It’s all change at Sports Interactive but how will that shape the future of the iconic Football Manager series?

Football Manager 2019

Somewhere in east London, on the outer regions of the Olympic Park, there’s a shrine to football. Nope. Sorry, West Ham fans, I’m not talking about you, I’m talking about the brand-new offices of Sports Interactive. Here, in a building shared with Champions League broadcasters BT Sports, the finishing touches are being applied to the imminent release of Football Manager 2019. And what a building it is. Game’s not bad, either.
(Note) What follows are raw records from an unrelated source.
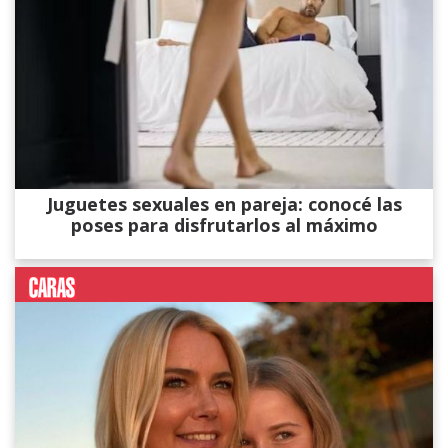
Juguetes sexuales en pareja: conocé las
poses para disfrutarlos al máximo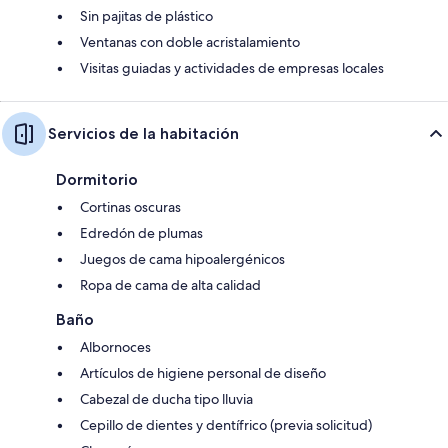
Sin pajitas de plástico
Ventanas con doble acristalamiento
Visitas guiadas y actividades de empresas locales
Servicios de la habitación
Dormitorio
Cortinas oscuras
Edredón de plumas
Juegos de cama hipoalergénicos
Ropa de cama de alta calidad
Baño
Albornoces
Artículos de higiene personal de diseño
Cabezal de ducha tipo lluvia
Cepillo de dientes y dentífrico (previa solicitud)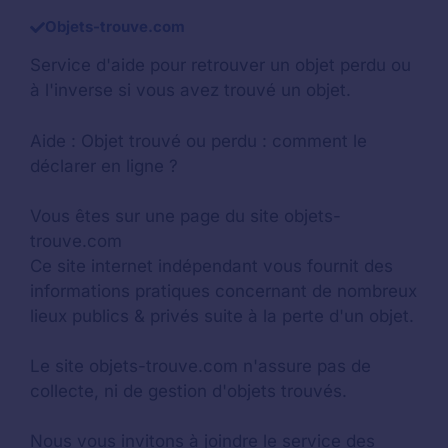
Objets-trouve.com
Service d'aide pour retrouver un
objet perdu
ou
à l'inverse si vous avez trouvé un objet.
Aide :
Objet trouvé ou perdu : comment le
déclarer en ligne ?
Vous êtes sur une page du site objets-
trouve.com
Ce site internet indépendant vous fournit des
informations pratiques concernant de nombreux
lieux publics & privés suite à la perte d'un objet.
Le site objets-trouve.com n'assure pas de
collecte, ni de gestion d'objets trouvés.
Nous vous invitons à joindre le service des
When arriving at Football Manager HQ you’re immediately greeted with signed shirts of both AFC Wimbledon and Watford Football Club – the two most prominent football clubs that the game’s parent company sponsor. The former is the longest sponsorship in league football, the company’s logo having adorned the team’s shirts since the club was formed on Wimbledon common in 2002, in the wake of the corporate mugging that saw the original Wimbledon FC become Milton Keynes Dons. The latter is the lifelong passion of Sports Interactive don Miles Jacobson.

More on him later. First I have to work out if I can get this signed Brazil shirt off the wall and into my rucksack without Jacobson, or anyone really, noticing.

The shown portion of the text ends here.